KARACHI: The Sindh High Court on Friday directed the Sindh and federal governments to respond to the constitutional petitions filed by two opposition parties against a new provincial law that repeals the applicability of the National Accountability Ordinance (NAO) 1999, better known as NAB Ordinance, in the province.
The petitions against the repeal of the NAB Ordinance were separately filed by Dr Farooq Sattar of the Muttahida Qaumi Movement-Pakistan and Nusrat Sehar Abbasi of the Pakistan Muslim League-Functional.
A two-judge bench of the high court also issued notices to the federal and provincial law officers and put off the hearing to Aug 16.
The provincial assembly had on July 3 passed the National Accountability Ordinance 1999 Sindh Repeal Bill, 2017 that repealed the applicability of the NAB Ordinance to departments and autonomous bodies controlled by the provincial government.

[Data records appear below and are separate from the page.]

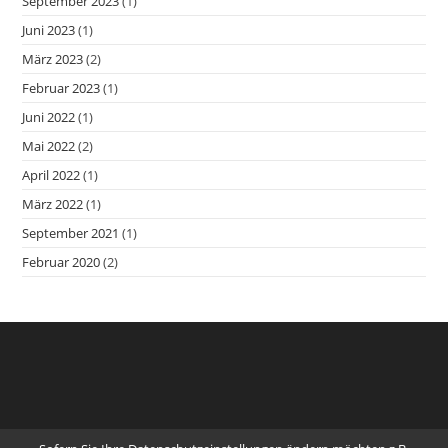
September 2023
(1)
Juni 2023
(1)
März 2023
(2)
Februar 2023
(1)
Juni 2022
(1)
Mai 2022
(2)
April 2022
(1)
März 2022
(1)
September 2021
(1)
Februar 2020
(2)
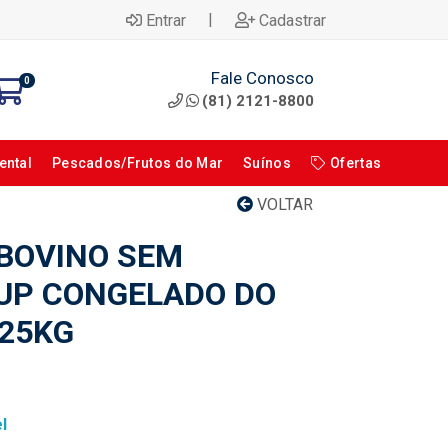
|
Entrar
Cadastrar
Fale Conosco
0
(81) 2121-8800
ental
Pescados/Frutos do Mar
Suínos
Ofertas
VOLTAR
 BOVINO SEM
UP CONGELADO DO
±25KG
l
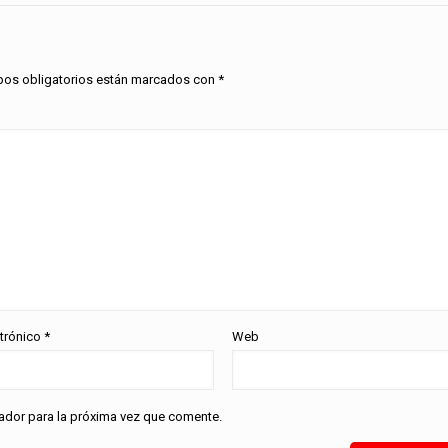
os obligatorios están marcados con
*
ctrónico
*
Web
ador para la próxima vez que comente.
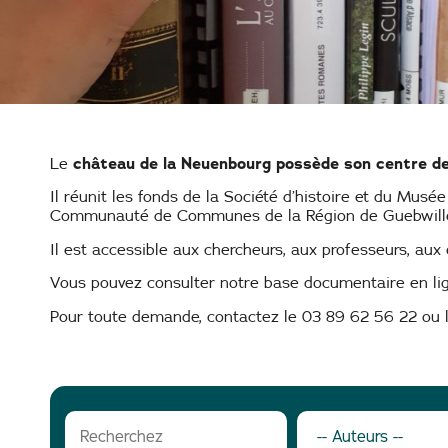
Centre de documentation au château de la Ne
château de la Neuenbourg possède son centre de
Le
Il réunit les fonds de la Société d’histoire et du Musée
Communauté de Communes de la Région de Guebwille
Il est accessible aux chercheurs, aux professeurs, aux
Vous pouvez consulter notre base documentaire en lign
Pour toute demande, contactez le 03 89 62 56 22 ou l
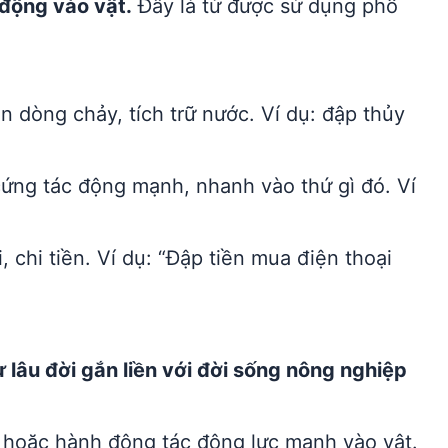
động vào vật.
Đây là từ được sử dụng phổ
 dòng chảy, tích trữ nước. Ví dụ: đập thủy
ứng tác động mạnh, nhanh vào thứ gì đó. Ví
 chi tiền. Ví dụ: “Đập tiền mua điện thoại
 lâu đời gắn liền với đời sống nông nghiệp
 hoặc hành động tác động lực mạnh vào vật.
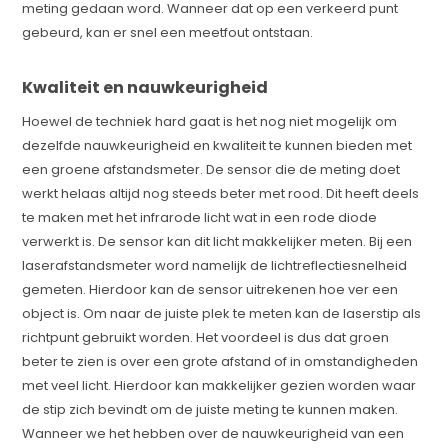
meting gedaan word. Wanneer dat op een verkeerd punt
gebeurd, kan er snel een meetfout ontstaan.
Kwaliteit en nauwkeurigheid
Hoewel de techniek hard gaat is het nog niet mogelijk om
dezelfde nauwkeurigheid en kwaliteit te kunnen bieden met
een groene afstandsmeter. De sensor die de meting doet
werkt helaas altijd nog steeds beter met rood. Dit heeft deels
te maken met het infrarode licht wat in een rode diode
verwerkt is. De sensor kan dit licht makkelijker meten. Bij een
laserafstandsmeter word namelijk de lichtreflectiesnelheid
gemeten. Hierdoor kan de sensor uitrekenen hoe ver een
object is. Om naar de juiste plek te meten kan de laserstip als
richtpunt gebruikt worden. Het voordeel is dus dat groen
beter te zien is over een grote afstand of in omstandigheden
met veel licht. Hierdoor kan makkelijker gezien worden waar
de stip zich bevindt om de juiste meting te kunnen maken.
Wanneer we het hebben over de nauwkeurigheid van een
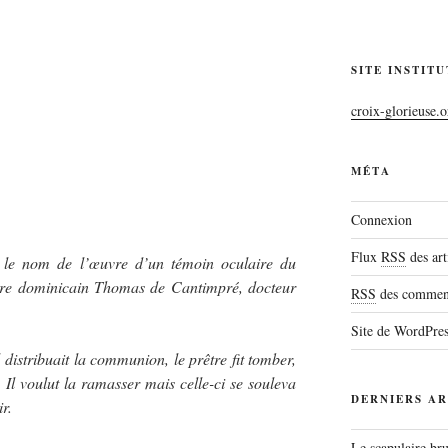
SITE INSTIT
croix-glorieuse.o
MÉTA
Connexion
Flux
RSS
des art
 le nom de l’œuvre d’un témoin oculaire du
 père dominicain Thomas de Cantimpré, docteur
RSS
des comment
Site de WordPre
distribuait la communion, le prêtre fit tomber,
Il voulut la ramasser mais celle-ci se souleva
DERNIERS AR
r.
Le scapulaire b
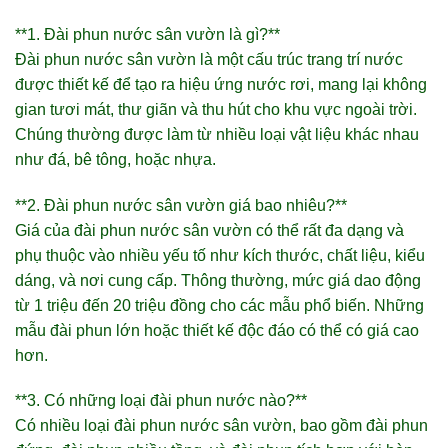
**1. Đài phun nước sân vườn là gì?**
Đài phun nước sân vườn là một cấu trúc trang trí nước
được thiết kế để tạo ra hiệu ứng nước rơi, mang lại không
gian tươi mát, thư giãn và thu hút cho khu vực ngoài trời.
Chúng thường được làm từ nhiều loại vật liệu khác nhau
như đá, bê tông, hoặc nhựa.
**2. Đài phun nước sân vườn giá bao nhiêu?**
Giá của đài phun nước sân vườn có thể rất đa dạng và
phụ thuộc vào nhiều yếu tố như kích thước, chất liệu, kiểu
dáng, và nơi cung cấp. Thông thường, mức giá dao động
từ 1 triệu đến 20 triệu đồng cho các mẫu phổ biến. Những
mẫu đài phun lớn hoặc thiết kế độc đáo có thể có giá cao
hơn.
**3. Có những loại đài phun nước nào?**
Có nhiều loại đài phun nước sân vườn, bao gồm đài phun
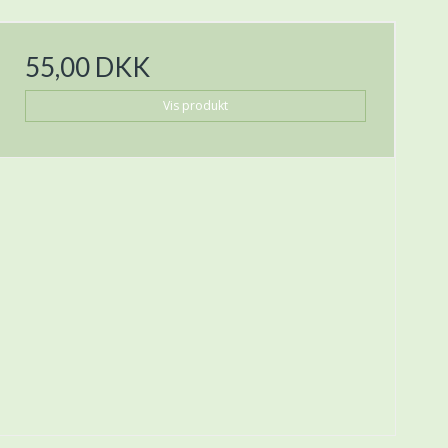
55,00 DKK
Vis produkt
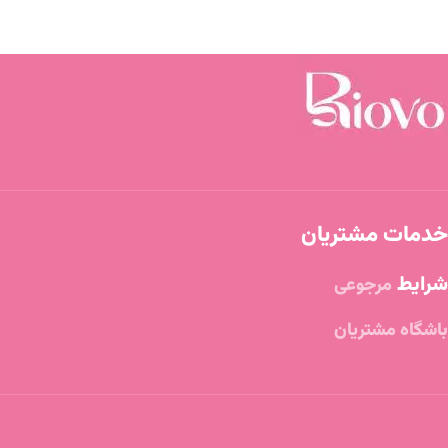
خدمات مشتریان
شرایط
مرجوعی
باشگاه مشتریان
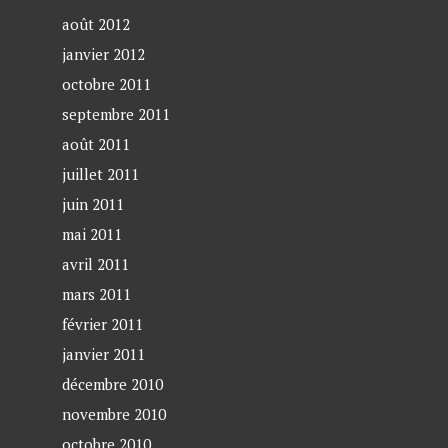
août 2012
janvier 2012
octobre 2011
septembre 2011
août 2011
juillet 2011
juin 2011
mai 2011
avril 2011
mars 2011
février 2011
janvier 2011
décembre 2010
novembre 2010
octobre 2010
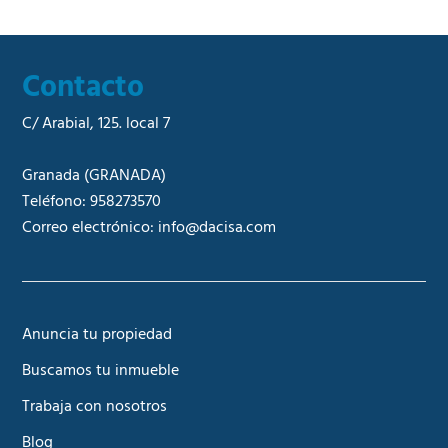
Contacto
C/ Arabial, 125. local 7
Granada
(GRANADA)
Teléfono:
958273570
Correo electrónico:
info@dacisa.com
Anuncia tu propiedad
Buscamos tu inmueble
Trabaja con nosotros
Blog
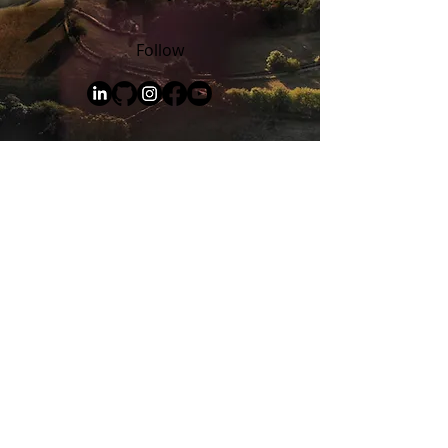
Follow
Stylite AG
Stubenwald-Allee 21a
D-64625 Bensheim
Startseite
TrueNAS
Open-E
Ready-to-go-Cloud
IT-Outsourcing
IT-Sicherheit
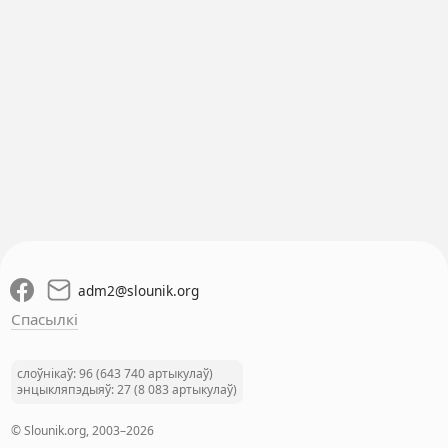
adm2
@
slounik.org
Спасылкі
слоўнікаў: 96 (643 740 артыкулаў)
энцыкляпэдыяў: 27 (8 083 артыкулаў)
© Slounik.org, 2003–2026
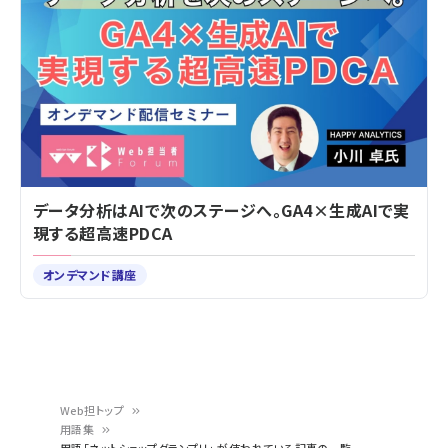
データ分析はAIで次のステージへ。GA4×生成AIで実
現する超高速PDCA
オンデマンド講座
Web担トップ
用語集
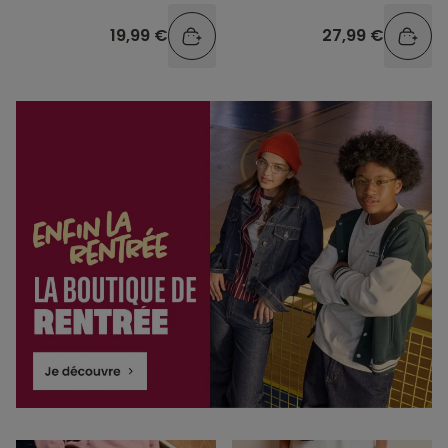
19,99 €
27,99 €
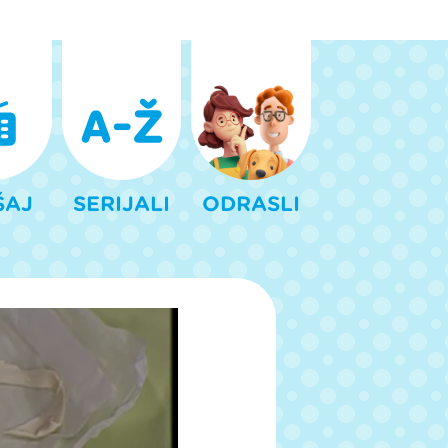
ŠAJ
SERIJALI
ODRASLI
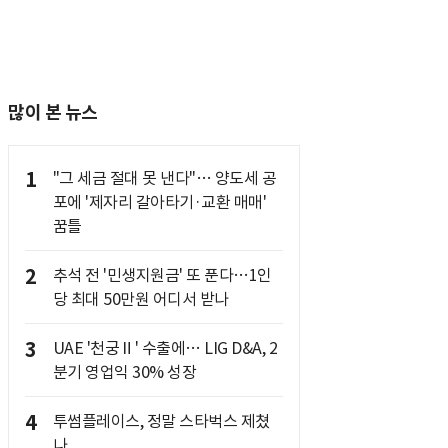
많이 본 뉴스
1
"그 세금 절대 못 낸다"… 양도세 공
포에 '제자리 갈아타기·교환 매매'
꿈틀
2
추석 전 '민생지원금' 또 푼다…1인
당 최대 50만원 어디서 받나
3
UAE '천궁Ⅱ' 수출에… LIG D&A, 2
분기 영업익 30% 성장
4
투썸플레이스, 정말 스타벅스 제쳤
나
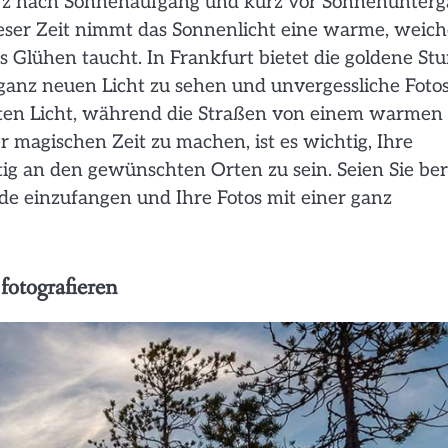
kurz nach Sonnenaufgang und kurz vor Sonnenunterg
ieser Zeit nimmt das Sonnenlicht eine warme, weich
es Glühen taucht. In Frankfurt bietet die goldene St
m ganz neuen Licht zu sehen und unvergessliche Foto
ften Licht, während die Straßen von einem warmen
 magischen Zeit zu machen, ist es wichtig, Ihre
ig an den gewünschten Orten zu sein. Seien Sie bere
de einzufangen und Ihre Fotos mit einer ganz
fotografieren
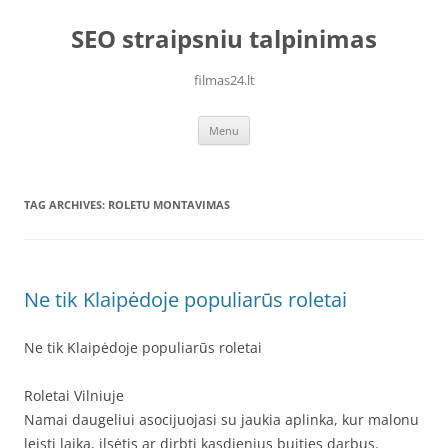
Skip
to
SEO straipsniu talpinimas
content
filmas24.lt
Menu
TAG ARCHIVES:
ROLETU MONTAVIMAS
Ne tik Klaipėdoje populiarūs roletai
Ne tik Klaipėdoje populiarūs roletai
Roletai Vilniuje
Namai daugeliui asocijuojasi su jaukia aplinka, kur malonu
leisti laiką, ilsėtis ar dirbti kasdienius buities darbus.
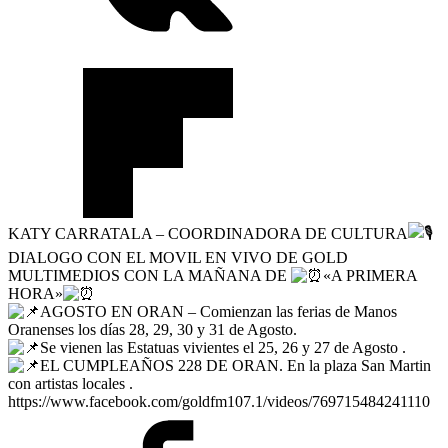
KATY CARRATALA – COORDINADORA DE CULTURA
DIALOGO CON EL MOVIL EN VIVO DE GOLD
MULTIMEDIOS CON LA MAÑANA DE
«A PRIMERA
HORA»
AGOSTO EN ORAN – Comienzan las ferias de Manos
Oranenses los días 28, 29, 30 y 31 de Agosto.
Se vienen las Estatuas vivientes el 25, 26 y 27 de Agosto .
EL CUMPLEAÑOS 228 DE ORAN. En la plaza San Martin
con artistas locales .
https://www.facebook.com/goldfm107.1/videos/769715484241110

It had also approved the establishment of a provincial accountability agency that would replace the decades-old Anti-Corruption Establishment.
According to the petitioners, the National Accountability Ordinance 1999 Sindh Repeal Act, 2017 is an attempt by the PPP to protect its corruption and is against the basic scheme of the Constitution.
Sindh Governor Mohammad Zubair had refused to sign the bill and sent it back with objections after it was first approved by the provincial assembly on July 3.
Later on July 27, the provincial assembly passed a new draft bill after the Sindh cabinet discussed the observations of the governor.
However, the governor did not give his assent the second time either.
Under the new law, the Sindh government would establish accountability courts in the province and such courts would be headed by a district and sessions judge (DJ), or a person qualified to be appointed as DJ.
There would also be an accountability commission comprising chairman of the agency, advocate general of the province, prosecutor general, director general and director-investigation of the agency. The commission would review the progress of cases of corruption and recommend to the government steps for the eradication of corruption in Sindh.
Meanwhile, in a letter to respective provincial departments, commissioners and deputy commissioners on Friday the Sindh government stated that with the revocation of the NAO, all corruption cases, inquiries and complaints would now be probed by the provincial anti-corruption establishment.
The letter reiterated that with the new law in effect, NAB would have no role in the province, as it was now mandated to only probe and hear cases related to federal institutions.